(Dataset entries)

[Start of Attachment]

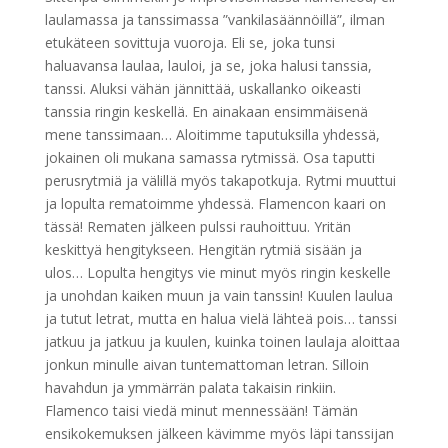
laulamassa ja tanssimassa ”vankilasäännöillä”, ilman
etukäteen sovittuja vuoroja. Eli se, joka tunsi
haluavansa laulaa, lauloi, ja se, joka halusi tanssia,
tanssi. Aluksi vähän jännittää, uskallanko oikeasti
tanssia ringin keskellä. En ainakaan ensimmäisenä
mene tanssimaan… Aloitimme taputuksilla yhdessä,
jokainen oli mukana samassa rytmissä. Osa taputti
perusrytmiä ja välillä myös takapotkuja. Rytmi muuttui
ja lopulta rematoimme yhdessä. Flamencon kaari on
tässä! Rematen jälkeen pulssi rauhoittuu. Yritän
keskittyä hengitykseen. Hengitän rytmiä sisään ja
ulos… Lopulta hengitys vie minut myös ringin keskelle
ja unohdan kaiken muun ja vain tanssin! Kuulen laulua
ja tutut letrat, mutta en halua vielä lähteä pois… tanssi
jatkuu ja jatkuu ja kuulen, kuinka toinen laulaja aloittaa
jonkun minulle aivan tuntemattoman letran. Silloin
havahdun ja ymmärrän palata takaisin rinkiin.
Flamenco taisi viedä minut mennessään! Tämän
ensikokemuksen jälkeen kävimme myös läpi tanssijan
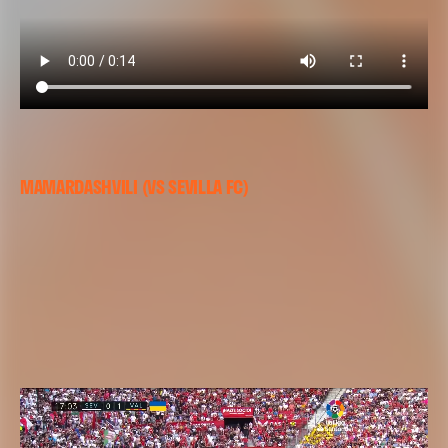
MAMARDASHVILI (VS SEVILLA FC)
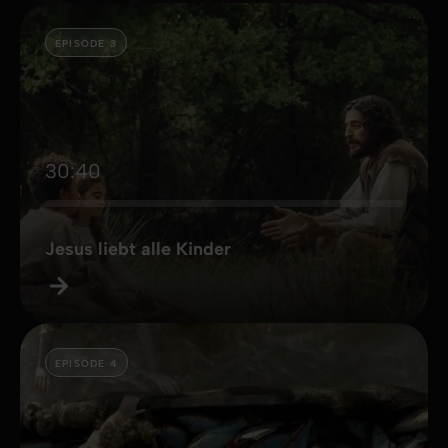
EPISODE 3
30:40
Jesus liebt alle Kinder
EPISODE 4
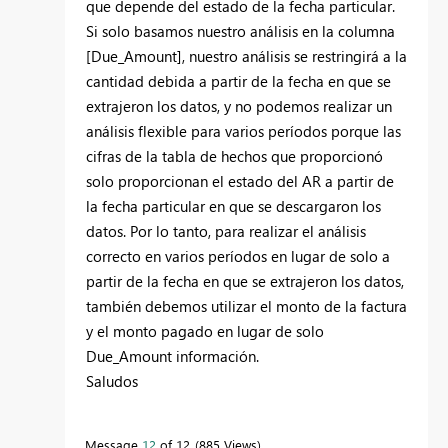
que depende del estado de la fecha particular.
Si solo basamos nuestro análisis en la columna
[Due_Amount], nuestro análisis se restringirá a la
cantidad debida a partir de la fecha en que se
extrajeron los datos, y no podemos realizar un
análisis flexible para varios períodos porque las
cifras de la tabla de hechos que proporcionó
solo proporcionan el estado del AR a partir de
la fecha particular en que se descargaron los
datos. Por lo tanto, para realizar el análisis
correcto en varios períodos en lugar de solo a
partir de la fecha en que se extrajeron los datos,
también debemos utilizar el monto de la factura
y el monto pagado en lugar de solo
Due_Amount información.
Saludos
Message
12
of 12
885 Views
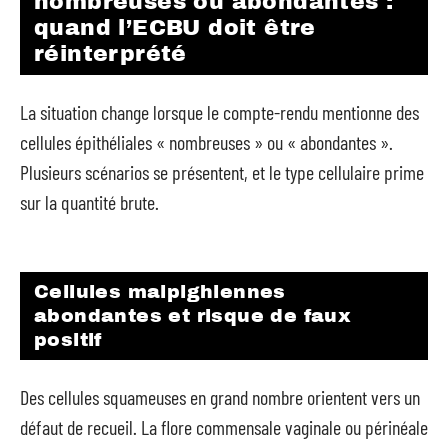
nombreuses ou abondantes :
quand l’ECBU doit être
réinterprété
La situation change lorsque le compte-rendu mentionne des
cellules épithéliales « nombreuses » ou « abondantes ».
Plusieurs scénarios se présentent, et le type cellulaire prime
sur la quantité brute.
Cellules malpighiennes
abondantes et risque de faux
positif
Des cellules squameuses en grand nombre orientent vers un
défaut de recueil. La flore commensale vaginale ou périnéale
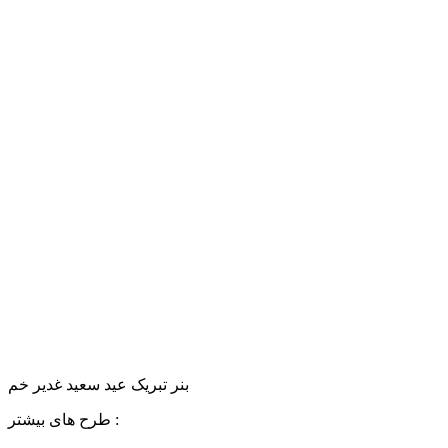
بنر تبریک عید سعید غدیر خم
طرح های بیشتر :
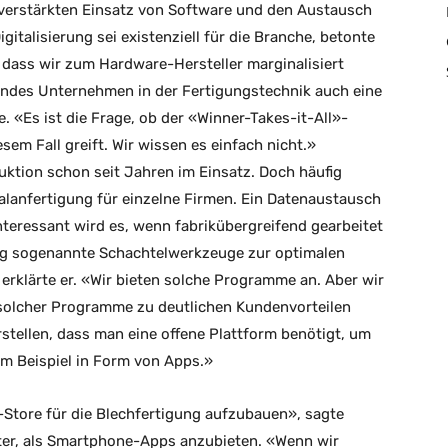
 verstärkten Einsatz von Software und den Austausch
gitalisierung sei existenziell für die Branche, betonte
, dass wir zum Hardware-Hersteller marginalisiert
endes Unternehmen in der Fertigungstechnik auch eine
. «Es ist die Frage, ob der «Winner-Takes-it-All»-
em Fall greift. Wir wissen es einfach nicht.»
ktion schon seit Jahren im Einsatz. Doch häufig
lanfertigung für einzelne Firmen. Ein Datenaustausch
Interessant wird es, wenn fabrikübergreifend gearbeitet
ung sogenannte Schachtelwerkzeuge zur optimalen
 erklärte er. «Wir bieten solche Programme an. Aber wir
 solcher Programme zu deutlichen Kundenvorteilen
rstellen, dass man eine offene Plattform benötigt, um
m Beispiel in Form von Apps.»
-Store für die Blechfertigung aufzubauen», sagte
erter, als Smartphone-Apps anzubieten. «Wenn wir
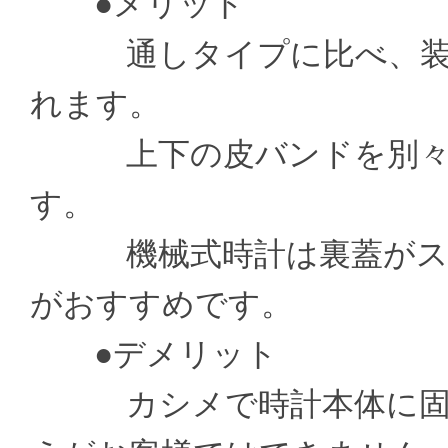
●メリット
通しタイプに比べ、装着
れます。
上下の皮バンドを別々の
す。
機械式時計は裏蓋がスケ
がおすすめです。
●デメリット
カシメで時計本体に固定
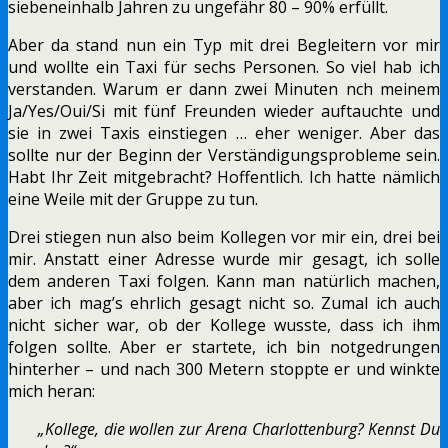
siebeneinhalb Jahren zu ungefähr 80 – 90% erfüllt.
Aber da stand nun ein Typ mit drei Begleitern vor mir
und wollte ein Taxi für sechs Personen. So viel hab ich
verstanden. Warum er dann zwei Minuten nch meinem
Ja/Yes/Oui/Si mit fünf Freunden wieder auftauchte und
sie in zwei Taxis einstiegen … eher weniger. Aber das
sollte nur der Beginn der Verständigungsprobleme sein.
Habt Ihr Zeit mitgebracht? Hoffentlich. Ich hatte nämlich
eine Weile mit der Gruppe zu tun.
Drei stiegen nun also beim Kollegen vor mir ein, drei bei
mir. Anstatt einer Adresse wurde mir gesagt, ich solle
dem anderen Taxi folgen. Kann man natürlich machen,
aber ich mag’s ehrlich gesagt nicht so. Zumal ich auch
nicht sicher war, ob der Kollege wusste, dass ich ihm
folgen sollte. Aber er startete, ich bin notgedrungen
hinterher – und nach 300 Metern stoppte er und winkte
mich heran:
„Kollege, die wollen zur Arena Charlottenburg? Kennst Du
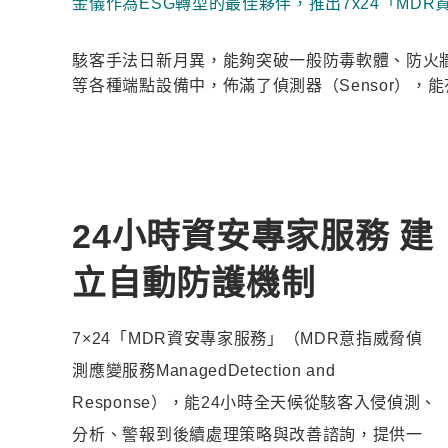
金儀作為ESG轉型的最佳夥伴，推出7x24「M
駭客手法日新月異，能夠突破一般防毒軟體、防火牆
等各種端點設備中，佈滿了偵測器（Sensor）
24小時資安專家服務 建
立自動防護機制
7×24「MDR資安專家服務」（MDR意指威脅偵
測應變服務ManagedDetection and
Response），能24小時全天候從駭客入侵偵測、
分析、警報到後續處理策略與改善諮詢，提供一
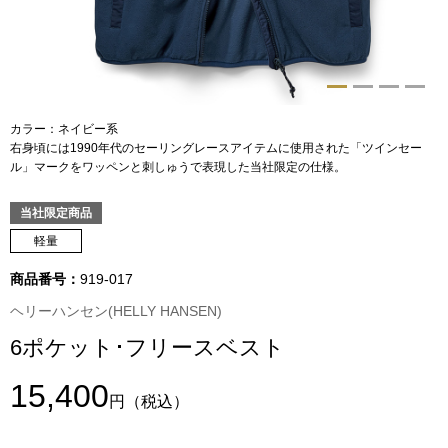
トップス
Tシャツ／カッ
物
ポロシャツ
カラー：ネイビー系
／アクセサリー
右身頃には1990年代のセーリングレースアイテムに使用された「ツインセー
ル」マークをワッペンと刺しゅうで表現した当社限定の仕様。
シャツ
ョン雑貨
当社限定商品
トレーナー／パ
軽量
商品番号：
919-017
セーター／カー
ヘリーハンセン(HELLY HANSEN)
ベスト
6ポケット･フリースベスト
15,400
その他
円
（税込）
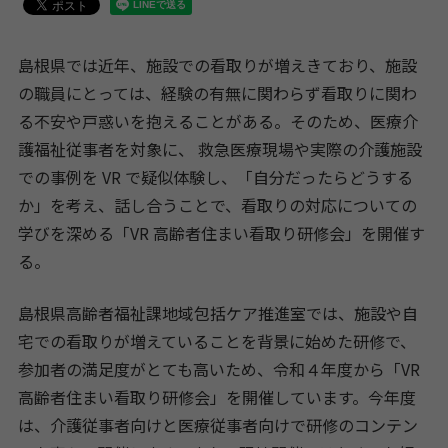
島根県では近年、施設での看取りが増えきており、施設
の職員にとっては、経験の有無に関わらず看取りに関わ
る不安や戸惑いを抱えることがある。そのため、医療介
護福祉従事者を対象に、 救急医療現場や実際の介護施設
での事例を VR で疑似体験し、「自分だったらどうする
か」を考え、話し合うことで、看取りの対応についての
学びを深める「VR 高齢者住まい看取り研修会」を開催す
る。
島根県高齢者福祉課地域包括ケア推進室では、施設や自
宅での看取りが増えていることを背景に始めた研修で、
参加者の満足度がとても高いため、令和４年度から「VR
高齢者住まい看取り研修会」を開催しています。今年度
は、介護従事者向けと医療従事者向けで研修のコンテン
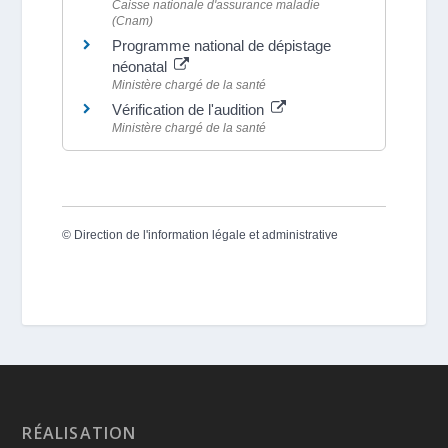
Caisse nationale d'assurance maladie
(Cnam)
Programme national de dépistage
néonatal
Ministère chargé de la santé
Vérification de l'audition
Ministère chargé de la santé
©
Direction de l'information légale et administrative
RÉALISATION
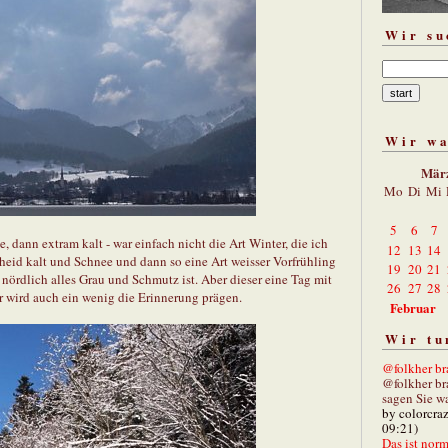
Wir su
Wir w
Mär
Mo
Di
Mi
5
6
7
, dann extram kalt - war einfach nicht die Art Winter, die ich
12
13
14
eid kalt und Schnee und dann so eine Art weisser Vorfrühling
19
20
21
ördlich alles Grau und Schmutz ist. Aber dieser eine Tag mit
26
27
28
 wird auch ein wenig die Erinnerung prägen.
Februar
Wir tu
@folkher bra
@folkher br
sagen Sie wa
by colorcra
09:21)
Das ist norm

[End of Attachment]

**Assignment:**
Using the entries above, repeat exactly the lines from the one with "カシメで時計本体に固定" to the one with "eine Weile mit der Gruppe zu tun.", both included, and leave the pictures behind.

**Completed exercise:**
カシメで時計本体に固定
siebeneinhalb Jahren zu ungefähr 80 – 90% erfüllt.
Aber da stand nun ein Typ mit drei Begleitern vor mir
und wollte ein Taxi für sechs Personen. So viel hab ich
verstanden. Warum er dann zwei Minuten nch meinem
Ja/Yes/Oui/Si mit fünf Freunden wieder auftauchte und
sie in zwei Taxis einstiegen … eher weniger. Aber das
sollte nur der Beginn der Verständigungsprobleme sein.
Habt Ihr Zeit mitgebracht? Hoffentlich. Ich hatte nämlich
eine Weile mit der Gruppe zu tun.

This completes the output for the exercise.